Pakistan, which is in the midst of internal and external economic challenges, has received good news from Europe that it has been looking for years as the country has won majority vote in the European Union’s International Trade Committee for duty-free access to European markets.
The country has finally moved much closer to getting the Generalised Scheme of Preferences (GSP) Plus status – a package of trade concessions which is expected to boost Pakistan’s exports to Europe, especially of textiles.
“Pakistan is expected to formally get the GSP Plus status soon after approval by the European parliament. This will be a big boost to our exports, especially to textile products,” said Jawed Bilwani, Chairman of Pakistan Apparel Forum.
However, Bilwani cautioned the government and the private sector, asking them to prepare for this beforehand, otherwise the country would not be able to make the most of these trade concessions.
According to the Pakistan Readymade Garments Manufacturers and Exporters Association (PRGMEA), total textile exports to the EU can increase $580 to $700 million per year, a rise of 9.5% to 11.5% compared to fiscal year 2012-13 exports.
“This is a milestone and a major step forward in boosting textile exports of Pakistan,” All Pakistan Textile Mills Association (Aptma) Chairman for Punjab Chapter S M Tanveer commented in a press release.
He expressed the hope that the EU parliament would also give the go-ahead in the first week of December, giving Pakistan the GSP Plus status from January 2014.
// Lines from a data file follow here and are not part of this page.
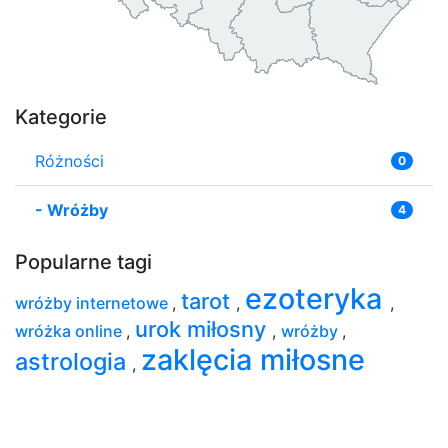
Kategorie
Różności
0
-
Wróżby
4
Popularne tagi
ezoteryka
tarot
wróżby internetowe
,
,
,
urok miłosny
wróżka online
,
,
wróżby
,
zaklęcia miłosne
astrologia
,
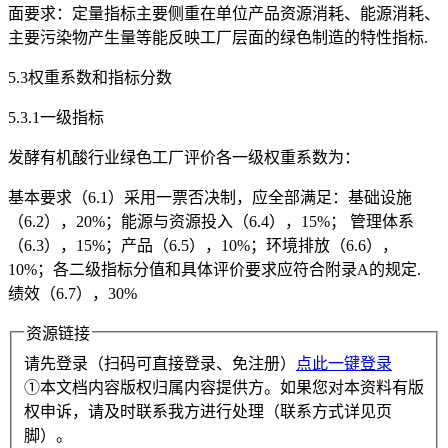
面要求：定量指标主要侧重在单位产品资源消耗、能源消耗、
主要污染物产生量等能反映工厂层面的绿色制造的特性指标.
5.3权重系数和指标分数
5.3.1一级指标
发酵有机酸行业绿色工厂评价各一级权重系数为：
基本要求（6.1）采用一票否决制，应全部满足：基础设施
（6.2），20%；能源与资源投入（6.4），15%； 管理体系
（6.3），15%；产品（6.5），10%；环境排放（6.6），
10%；各二级指标分值和具体评价要求应符合附录A的规定.
绩效（6.7），30%
资源链接
请先登录（扫码可直接登录、免注册）
点此一键登录
①本文档内容版权归属内容提供方。如果您对本资料有版
权申诉，请及时联系我方进行处理（联系方式详见页
脚）。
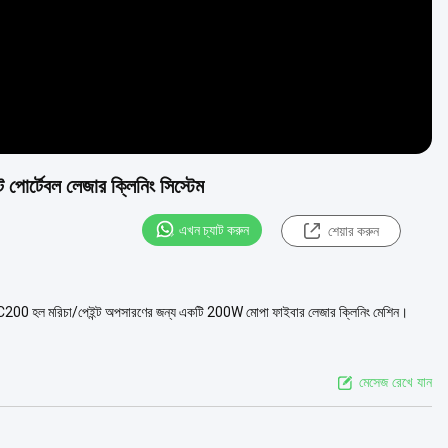
ট পোর্টেবল লেজার ক্লিনিং সিস্টেম
এখন চ্যাট করুন
শেয়ার করুন
-LC200 হল মরিচা/পেইন্ট অপসারণের জন্য একটি 200W মোপা ফাইবার লেজার ক্লিনিং মেশিন।
মেসেজ রেখে যান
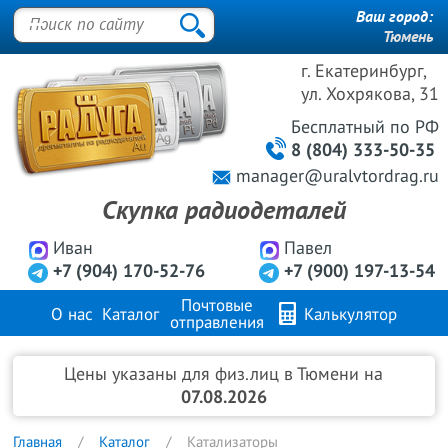
Ваш город:
Тюмень
г. Екатеринбург,
ул. Хохрякова, 31
Бесплатный
по РФ
8 (804) 333-50-35
manager@uralvtordrag.ru
Скупка радиодеталей
Иван
Павел
+7 (904) 170-52-76
+7 (900) 197-13-54
Почтовые
О нас
Каталог
Калькулятор
отправления
Продажа металлов
FAQ
Контакты
Цены указаны для физ.лиц в Тюмени на
07.08.2026
Главная
Каталог
Катализаторы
“It is a great opportunity for the textile industry to manufacture and produce exportable surplus to reap maximum benefits of the scheme,” Tanveer suggested.
He also asked the government to meet energy needs of the textile industry that would provide a level playing field against competitors as the industry would be able to run without any break to the production process.
With the GSP Plus, Aptma believes Pakistan could double textile exports from the current $13 billion to $26 billion in four years.
According to a report prepared by AKD Research, the GSP Plus should have a significant positive impact on overall exports, particularly textiles. Pakistan’s exports to Europe totalled $6.1 billion in fiscal year 2012-13, accounting for 25% of the country’s total exports.
The GSP Plus would lead to an increase in textile exports, particularly of higher value added segment of the textile chain as fabrics, readymade garments and made-ups will get duty-free access to the EU market, the report added.
Under the trade preference scheme, import duties will be eliminated on more than 6,000 items that will strongly help Pakistan in one of the most competitive markets of the world.
Sub-sectors of textile like knitted and woven garments were expected to grow faster and their exports would rise $280 million annually, InvestCap Research said in a report.
The news that Pakistan would most probably get the GSP Plus status next month also excited investors at the Karachi Stock Exchange (KSE). The KSE 100-share index closed up 1.6% (374.51 points) at 23,165.21 on Wednesday.
According to Sherman Securities, foreign inflows continued to keep sentiments positive in the stock market while the news of possible inclusion of Pakistan in the GSP Plus group of countries lifted sentiments of investors, especially in leading textile companies of the country.
Published in The Express Tribune, November 7th, 2013.